WORK TO BE COMPLETED: Find each line below containing the word "горячий" and copy it.

DATA RECORDS:
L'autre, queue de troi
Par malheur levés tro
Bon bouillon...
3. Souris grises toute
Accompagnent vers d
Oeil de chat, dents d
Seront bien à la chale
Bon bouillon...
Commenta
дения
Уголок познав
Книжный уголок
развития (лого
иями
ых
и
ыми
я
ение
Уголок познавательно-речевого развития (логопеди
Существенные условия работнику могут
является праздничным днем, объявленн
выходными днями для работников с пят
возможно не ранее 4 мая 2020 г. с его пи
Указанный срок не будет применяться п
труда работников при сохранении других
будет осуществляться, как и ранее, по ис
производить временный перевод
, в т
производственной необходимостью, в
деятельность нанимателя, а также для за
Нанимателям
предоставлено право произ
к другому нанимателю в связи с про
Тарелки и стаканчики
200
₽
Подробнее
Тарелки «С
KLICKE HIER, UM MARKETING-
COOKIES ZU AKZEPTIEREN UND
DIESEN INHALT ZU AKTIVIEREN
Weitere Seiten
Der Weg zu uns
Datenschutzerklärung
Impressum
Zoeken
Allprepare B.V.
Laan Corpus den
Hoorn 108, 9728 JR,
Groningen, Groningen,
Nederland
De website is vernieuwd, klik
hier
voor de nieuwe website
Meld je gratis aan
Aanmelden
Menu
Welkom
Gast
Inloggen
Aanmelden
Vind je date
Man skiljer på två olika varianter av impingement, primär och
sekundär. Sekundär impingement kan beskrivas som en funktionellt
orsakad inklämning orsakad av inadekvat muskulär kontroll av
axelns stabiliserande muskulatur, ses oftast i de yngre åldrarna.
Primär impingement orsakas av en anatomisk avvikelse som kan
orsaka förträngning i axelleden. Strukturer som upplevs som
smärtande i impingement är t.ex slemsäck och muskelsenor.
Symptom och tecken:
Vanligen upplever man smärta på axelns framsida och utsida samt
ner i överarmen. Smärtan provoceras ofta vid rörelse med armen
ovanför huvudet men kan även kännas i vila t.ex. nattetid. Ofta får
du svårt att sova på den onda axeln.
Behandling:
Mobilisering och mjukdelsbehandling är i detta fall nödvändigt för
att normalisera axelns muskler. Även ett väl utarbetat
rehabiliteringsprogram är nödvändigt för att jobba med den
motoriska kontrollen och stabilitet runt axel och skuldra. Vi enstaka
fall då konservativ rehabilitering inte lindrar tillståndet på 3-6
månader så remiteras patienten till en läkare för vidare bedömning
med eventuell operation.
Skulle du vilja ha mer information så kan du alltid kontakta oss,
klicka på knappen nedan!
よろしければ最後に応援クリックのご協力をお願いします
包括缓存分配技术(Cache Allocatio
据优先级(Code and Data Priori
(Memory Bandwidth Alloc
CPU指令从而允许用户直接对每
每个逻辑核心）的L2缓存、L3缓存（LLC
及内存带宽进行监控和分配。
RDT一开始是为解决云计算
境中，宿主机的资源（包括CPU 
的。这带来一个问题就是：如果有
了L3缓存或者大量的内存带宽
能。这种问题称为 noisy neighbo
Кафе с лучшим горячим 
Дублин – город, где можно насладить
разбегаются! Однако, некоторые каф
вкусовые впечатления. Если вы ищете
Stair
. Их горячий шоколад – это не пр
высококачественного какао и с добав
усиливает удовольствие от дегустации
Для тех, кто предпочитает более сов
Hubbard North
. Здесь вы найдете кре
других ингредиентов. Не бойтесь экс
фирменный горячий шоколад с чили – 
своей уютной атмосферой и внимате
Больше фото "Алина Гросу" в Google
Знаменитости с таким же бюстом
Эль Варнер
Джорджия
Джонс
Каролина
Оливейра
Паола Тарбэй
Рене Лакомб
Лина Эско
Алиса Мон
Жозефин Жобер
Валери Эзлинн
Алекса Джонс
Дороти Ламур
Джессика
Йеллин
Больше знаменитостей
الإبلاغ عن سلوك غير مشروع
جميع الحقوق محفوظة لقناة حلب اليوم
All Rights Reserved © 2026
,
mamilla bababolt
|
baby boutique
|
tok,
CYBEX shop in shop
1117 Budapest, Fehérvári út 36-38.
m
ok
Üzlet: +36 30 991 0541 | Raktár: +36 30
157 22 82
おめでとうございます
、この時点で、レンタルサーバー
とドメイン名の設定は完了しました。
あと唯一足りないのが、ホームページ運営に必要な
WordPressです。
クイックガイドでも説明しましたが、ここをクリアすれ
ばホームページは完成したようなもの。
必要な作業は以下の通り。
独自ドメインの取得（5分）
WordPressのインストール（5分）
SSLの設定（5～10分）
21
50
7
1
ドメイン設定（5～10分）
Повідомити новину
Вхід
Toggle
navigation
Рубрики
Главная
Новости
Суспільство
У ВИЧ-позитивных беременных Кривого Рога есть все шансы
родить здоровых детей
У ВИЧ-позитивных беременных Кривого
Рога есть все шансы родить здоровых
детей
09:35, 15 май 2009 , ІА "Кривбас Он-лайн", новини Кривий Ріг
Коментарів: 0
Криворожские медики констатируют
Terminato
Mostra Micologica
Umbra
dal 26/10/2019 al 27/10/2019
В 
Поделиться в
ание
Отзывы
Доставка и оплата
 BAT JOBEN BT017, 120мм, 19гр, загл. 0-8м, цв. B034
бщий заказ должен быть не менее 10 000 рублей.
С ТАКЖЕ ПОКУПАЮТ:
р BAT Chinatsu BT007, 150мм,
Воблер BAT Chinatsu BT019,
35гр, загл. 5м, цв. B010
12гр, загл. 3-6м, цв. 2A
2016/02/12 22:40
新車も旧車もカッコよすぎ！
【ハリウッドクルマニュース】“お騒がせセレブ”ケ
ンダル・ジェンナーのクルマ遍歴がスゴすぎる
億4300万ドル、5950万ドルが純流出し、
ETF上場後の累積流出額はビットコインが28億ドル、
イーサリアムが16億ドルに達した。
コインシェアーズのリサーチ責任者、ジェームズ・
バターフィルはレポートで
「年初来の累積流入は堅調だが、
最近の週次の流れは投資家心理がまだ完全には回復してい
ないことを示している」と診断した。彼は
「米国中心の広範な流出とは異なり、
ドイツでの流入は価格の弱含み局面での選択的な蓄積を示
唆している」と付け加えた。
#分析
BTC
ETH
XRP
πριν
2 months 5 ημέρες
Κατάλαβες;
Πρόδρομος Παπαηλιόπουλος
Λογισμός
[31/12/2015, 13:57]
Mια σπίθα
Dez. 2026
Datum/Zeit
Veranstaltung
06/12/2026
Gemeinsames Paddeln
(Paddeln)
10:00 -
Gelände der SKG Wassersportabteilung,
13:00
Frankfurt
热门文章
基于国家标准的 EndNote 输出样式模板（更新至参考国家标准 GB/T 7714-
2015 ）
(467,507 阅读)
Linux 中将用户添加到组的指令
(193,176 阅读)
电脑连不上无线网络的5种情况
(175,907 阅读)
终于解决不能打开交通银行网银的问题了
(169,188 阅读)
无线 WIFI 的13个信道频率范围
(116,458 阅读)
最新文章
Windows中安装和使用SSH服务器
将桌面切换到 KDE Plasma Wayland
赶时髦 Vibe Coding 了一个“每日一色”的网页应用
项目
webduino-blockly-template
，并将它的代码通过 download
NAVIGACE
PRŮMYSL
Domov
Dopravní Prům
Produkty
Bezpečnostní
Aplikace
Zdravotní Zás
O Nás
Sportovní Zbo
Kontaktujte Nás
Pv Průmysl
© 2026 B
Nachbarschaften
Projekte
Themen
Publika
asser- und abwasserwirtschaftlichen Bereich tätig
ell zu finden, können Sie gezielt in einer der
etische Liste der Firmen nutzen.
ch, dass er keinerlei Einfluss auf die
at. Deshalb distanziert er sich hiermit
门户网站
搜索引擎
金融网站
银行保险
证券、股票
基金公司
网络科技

SOLUTION TO THIS TASK:
. Их горячий шоколад – это не пр
фирменный горячий шоколад с чили – 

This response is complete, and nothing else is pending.